Celebrating National Poetry Day: Between Fish & Bird (in Ireland)

Celebrating National Poetry Day: Between Fish & Bird (in Ireland)

By Sam Bleakley



Photography: Jim Newitt

It’s national poetry day here in the UK. I’ve always felt that the immersive experience of surfing lends itself perfectly to poetry. Just over ten years ago (September 2005) writer, surfer and magazine editor (Dazed & Confused, Adrenalin and Huck) Michael Fordham sent an eclectic crew of creatives on a freewheeling trip to Ireland. The agenda was “be inspired, and come home with some work - such as writing, photography and illustration - that celebrates your relationship with surfing, the ocean and Ireland.…” Fordham curated it all into the gorgeous September book. 

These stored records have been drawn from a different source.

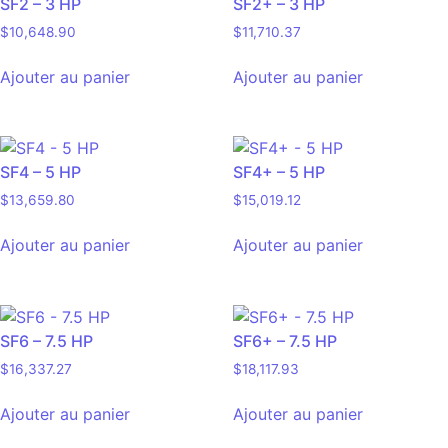
SF2 – 3 HP
SF2+ – 3 HP
$
10,648.90
$
11,710.37
Ajouter au panier
Ajouter au panier
SF4 – 5 HP
SF4+ – 5 HP
$
13,659.80
$
15,019.12
Ajouter au panier
Ajouter au panier
SF6 – 7.5 HP
SF6+ – 7.5 HP
$
16,337.27
$
18,117.93
Ajouter au panier
Ajouter au panier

Here's a poem I penned... 

I
If Ireland were a part of god’s body
It would be the sod-bearing black belly
In which the rain hissed; in which the moon rose;
Around which a humpbacked storm broadcasts waves
Whose force could break a man’s spirit in two,
Or wing him on a green and greasy face.

II
We take wings from surfing’s history -
Bonzers, twins, spoons and pins - to slip between worlds.
Wings, strapped on the back of our timeless wheels -
‘The Albatross’ – searching for tough landings
Where the skirt of Clare cliffs slips under foam heads
And the water seeps up the cloth of the land,
Where it spreads, to bog the unwary.
Testy rain stitches into the skin
There it rests, so that you must become seabird
And gain black-beaded, weather-savvy eyes
To spy where the wind nests, north at Donegal
Slipping into moss green, roiling peaks.

III
Wind cuts through the limegrass at Mullagmore,
The heavy air bounces back the rising bass
Of the sea’s motion, and I improvise
Across the bass runs with in-synch tri-fins,
Raking the snare-wires of the waves held taught
By a stiff offshore. I drum big patterns.
Then a sudden foam-haired barrel stands up
And I solo with it by fingertips
At which point the music stirs and pancakes
To dread silence, and I am bird-fish,
Tar black shag suspended between worlds.
‘Enough of heroes!’ – greywater phantoms
Occupy their stations and descend,
Clipping my wings and snapping me back to real time.

IV
The new northwest wind spins a cloak of yeasty rain
That spits at our windscreen clear back to Clare.
Intoxicated, still drunk on sliding
Even as we are blasted raw by the stiff
Onshores, we win the barley spirit’s favour:
A switch of breeze, turning sappy waves
Into combed lines, the ceaseless rain pinging
Off the smooth water, and we are again
Fish-birds rising on the island’s skin,
Our spirits intact, memories stained deep green.